*EXERCISE DIRECTIONS*: Reproduce the entries in full and exactly. Pictures stay out.

/---

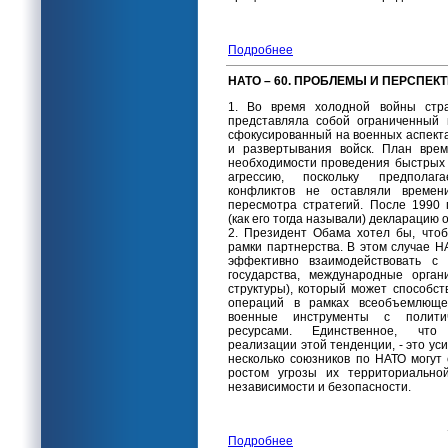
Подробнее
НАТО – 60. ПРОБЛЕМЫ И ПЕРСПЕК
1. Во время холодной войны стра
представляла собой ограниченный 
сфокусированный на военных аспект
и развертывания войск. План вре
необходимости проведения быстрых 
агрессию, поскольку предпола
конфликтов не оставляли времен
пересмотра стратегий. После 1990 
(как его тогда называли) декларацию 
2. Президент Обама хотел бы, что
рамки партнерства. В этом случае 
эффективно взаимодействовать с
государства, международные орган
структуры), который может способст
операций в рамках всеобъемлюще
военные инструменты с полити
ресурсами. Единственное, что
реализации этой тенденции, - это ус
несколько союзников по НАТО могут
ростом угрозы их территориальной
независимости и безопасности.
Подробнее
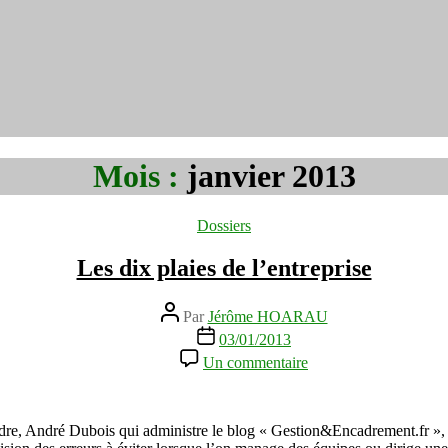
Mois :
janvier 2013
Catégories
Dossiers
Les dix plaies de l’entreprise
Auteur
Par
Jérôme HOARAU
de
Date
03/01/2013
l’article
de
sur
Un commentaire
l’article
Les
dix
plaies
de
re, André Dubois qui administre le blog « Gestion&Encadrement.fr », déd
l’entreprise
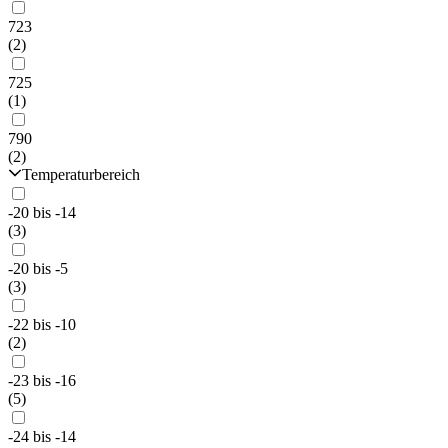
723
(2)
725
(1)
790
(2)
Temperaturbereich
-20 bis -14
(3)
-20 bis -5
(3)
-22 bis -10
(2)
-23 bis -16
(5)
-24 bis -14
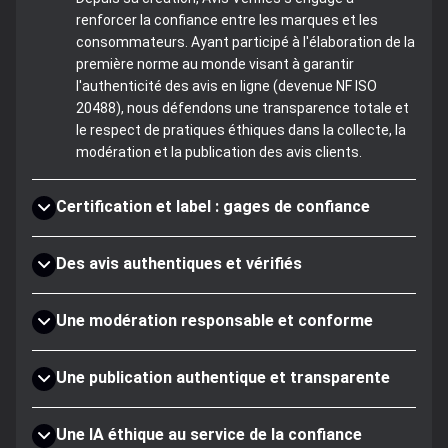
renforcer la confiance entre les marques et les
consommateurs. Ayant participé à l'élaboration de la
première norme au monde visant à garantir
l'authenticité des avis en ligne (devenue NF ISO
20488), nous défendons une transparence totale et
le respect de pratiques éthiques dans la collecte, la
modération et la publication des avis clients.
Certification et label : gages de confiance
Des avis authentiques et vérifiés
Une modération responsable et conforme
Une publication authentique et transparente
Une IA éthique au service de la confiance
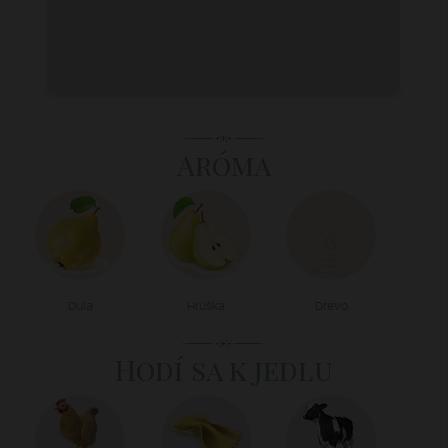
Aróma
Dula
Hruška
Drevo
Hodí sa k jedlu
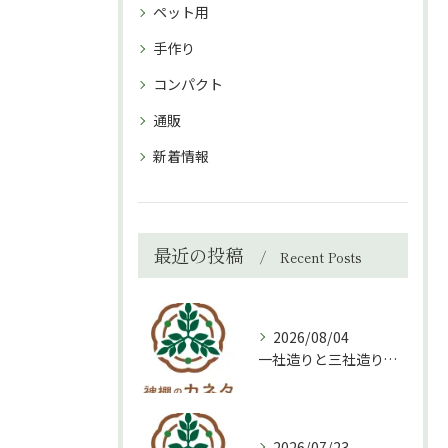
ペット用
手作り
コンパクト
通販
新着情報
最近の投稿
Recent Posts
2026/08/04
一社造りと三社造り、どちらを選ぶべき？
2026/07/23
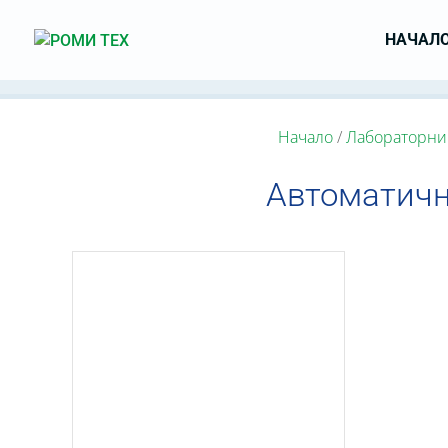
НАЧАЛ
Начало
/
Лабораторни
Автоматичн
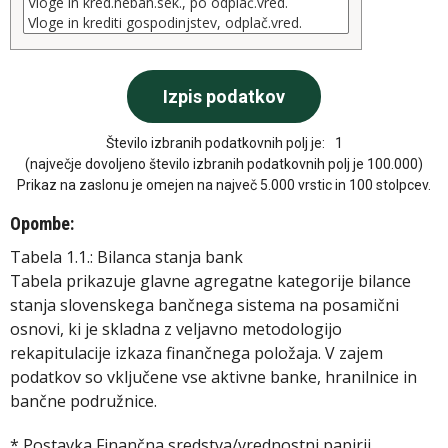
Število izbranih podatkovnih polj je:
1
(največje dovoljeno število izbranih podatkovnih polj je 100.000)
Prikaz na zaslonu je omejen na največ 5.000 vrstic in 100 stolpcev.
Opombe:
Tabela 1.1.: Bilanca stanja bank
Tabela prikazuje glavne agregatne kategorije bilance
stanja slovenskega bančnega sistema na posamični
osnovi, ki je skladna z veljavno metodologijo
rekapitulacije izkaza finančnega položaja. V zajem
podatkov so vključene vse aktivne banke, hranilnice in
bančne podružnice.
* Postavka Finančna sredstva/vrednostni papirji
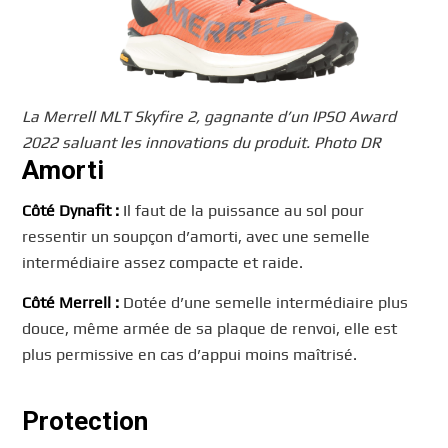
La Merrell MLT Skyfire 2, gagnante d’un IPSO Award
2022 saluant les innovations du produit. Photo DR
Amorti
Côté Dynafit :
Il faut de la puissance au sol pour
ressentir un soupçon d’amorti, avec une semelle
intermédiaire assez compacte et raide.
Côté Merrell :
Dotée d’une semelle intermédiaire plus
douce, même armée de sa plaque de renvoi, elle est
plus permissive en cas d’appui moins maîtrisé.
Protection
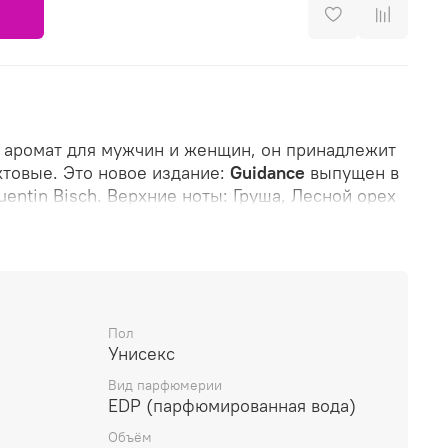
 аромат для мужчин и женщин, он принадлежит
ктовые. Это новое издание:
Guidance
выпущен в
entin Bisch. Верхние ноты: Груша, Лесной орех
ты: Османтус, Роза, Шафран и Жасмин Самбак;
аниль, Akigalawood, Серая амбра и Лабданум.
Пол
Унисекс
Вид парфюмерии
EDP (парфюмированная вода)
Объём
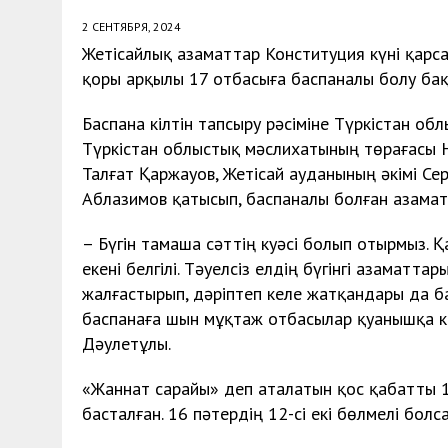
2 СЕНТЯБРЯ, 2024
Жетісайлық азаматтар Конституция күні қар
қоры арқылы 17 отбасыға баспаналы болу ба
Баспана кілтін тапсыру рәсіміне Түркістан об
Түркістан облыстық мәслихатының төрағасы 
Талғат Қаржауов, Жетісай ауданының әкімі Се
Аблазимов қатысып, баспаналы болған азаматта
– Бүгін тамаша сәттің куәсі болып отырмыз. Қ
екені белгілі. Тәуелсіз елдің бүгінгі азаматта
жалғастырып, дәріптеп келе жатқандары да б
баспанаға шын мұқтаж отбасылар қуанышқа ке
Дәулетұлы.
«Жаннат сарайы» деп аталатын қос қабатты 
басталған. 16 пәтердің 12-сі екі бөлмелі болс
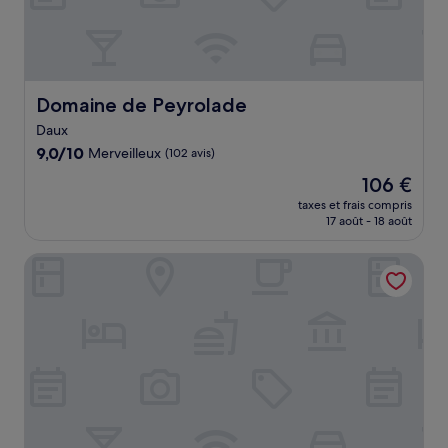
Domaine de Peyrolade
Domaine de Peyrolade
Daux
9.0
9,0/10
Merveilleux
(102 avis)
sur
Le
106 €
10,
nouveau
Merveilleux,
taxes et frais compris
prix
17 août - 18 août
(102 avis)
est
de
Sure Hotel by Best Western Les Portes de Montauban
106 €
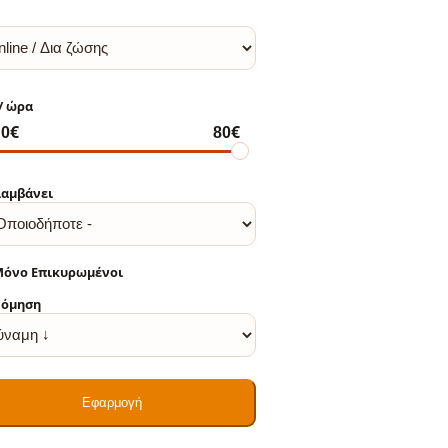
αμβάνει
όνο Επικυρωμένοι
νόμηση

\---

*THE COMPLETED TASK*:
Подробнее
НАТО – 60. ПРОБЛЕМЫ И ПЕРСПЕК
1. Во время холодной войны стра
представляла собой ограниченный 
сфокусированный на военных аспект
и развертывания войск. План вре
необходимости проведения быстрых 
агрессию, поскольку предпола
конфликтов не оставляли времен
пересмотра стратегий. После 1990 
(как его тогда называли) декларацию 
2. Президент Обама хотел бы, что
рамки партнерства. В этом случае 
эффективно взаимодействовать с
государства, международные орган
структуры), который может способст
операций в рамках всеобъемлюще
военные инструменты с полити
ресурсами. Единственное, что
реализации этой тенденции, - это ус
несколько союзников по НАТО могут
ростом угрозы их территориальной
независимости и безопасности.
Подробнее
Mois :
janvier 2013
Catégories
Dossiers
Les dix plaies de l’entreprise
Auteur
Par
Jérôme HOARAU
de
Date
03/01/2013
l’article
de
sur
Un commentaire
l’article
Les
dix
plaies
de
re, André Dubois qui administre le blog « Gestion&Encadrement.fr », déd
l’entreprise
723
(2)
725
(1)
790
(2)
Temperaturbereich
-20 bis -14
(3)
-20 bis -5
(3)
-22 bis -10
(2)
-23 bis -16
(5)
-24 bis -14
renforcer la confiance entre les marques et les
consommateurs. Ayant participé à l'élaboration de la
première norme au monde visant à garantir
l'authenticité des avis en ligne (devenue NF ISO
20488), nous défendons une transparence totale et
le respect de pratiques éthiques dans la collecte, la
modération et la publication des avis clients.
Certification et label : gages de confiance
Des avis authentiques et vérifiés
Une modération responsable et conforme
Une publication authentique et transparente
Une IA éthique au service de la confiance
Aróma
Dula
Hruška
Drevo
Hodí sa k jedlu
ペット用
手作り
コンパクト
通販
新着情報
最近の投稿
Recent Posts
2026/08/04
一社造りと三社造り、どちらを選ぶべき？
2026/07/23
НАЧАЛ
Начало
/
Лабораторни
Автоматичн
Število izbranih podatkovnih polj je:
1
(največje dovoljeno število izbranih podatkovnih polj je 100.000)
Prikaz na zaslonu je omejen na največ 5.000 vrstic in 100 stolpcev.
Opombe:
Tabela 1.1.: Bilanca stanja bank
Tabela prikazuje glavne agregatne kategorije bilance
stanja slovenskega bančnega sistema na posamični
osnovi, ki je skladna z veljavno metodologijo
rekapitulacije izkaza finančnega položaja. V zajem
podatkov so vključene vse aktivne banke, hranilnice in
bančne podružnice.
* Postavka Finančna sredstva/vrednostni papirji
La Merrell MLT Skyfire 2, gagnante d’un IPSO Award
2022 saluant les innovations du produit. Photo DR
Amorti
Côté Dynafit :
Il faut de la puissance au sol pour
ressentir un soupçon d’amorti, avec une semelle
intermédiaire assez compacte et raide.
Côté Merrell :
Dotée d’une semelle intermédiaire plus
douce, même armée de sa plaque de renvoi, elle est
plus permissive en cas d’appui moins maîtrisé.
Protection
 аромат для мужчин и женщин, он принадлежит
ктовые. Это новое издание:
Guidance
выпущен в
entin Bisch. Верхние ноты: Груша, Лесной орех
ты: Османтус, Роза, Шафран и Жасмин Самбак;
аниль, Akigalawood, Серая амбра и Лабданум.
Пол
Унисекс
Вид парфюмерии
EDP (парфюмированная вода)
Объём
2 СЕНТЯБРЯ, 2024
Жетісайлық азаматтар Конституция күні қар
қоры арқылы 17 отбасыға баспаналы болу ба
Баспана кілтін тапсыру рәсіміне Түркістан об
Түркістан облыстық мәслихатының төрағасы 
Талғат Қаржауов, Жетісай ауданының әкімі Се
Аблазимов қатысып, баспаналы болған азаматта
– Бүгін тамаша сәттің куәсі болып отырмыз. Қ
екені белгілі. Тәуелсіз елдің бүгінгі азаматта
жалғастырып, дәріптеп келе жатқандары да б
баспанаға шын мұқтаж отбасылар қуанышқа ке
Дәулетұлы.
«Жаннат сарайы» деп аталатын қос қабатты 
басталған. 16 пәтердің 12-сі екі бөлмелі болс
Domaine de Peyrolade
Domaine de Peyrolade
Daux
9.0
9,0/10
Merveilleux
(102 avis)
sur
Le
106 €
10,
nouveau
Merveilleux,
taxes et frais compris
prix
17 août - 18 août
(102 avis)
est
de
Sure Hotel by Best Western Les Portes de Montauban
106 €
αμβάνει
όνο Επικυρωμένοι
νόμηση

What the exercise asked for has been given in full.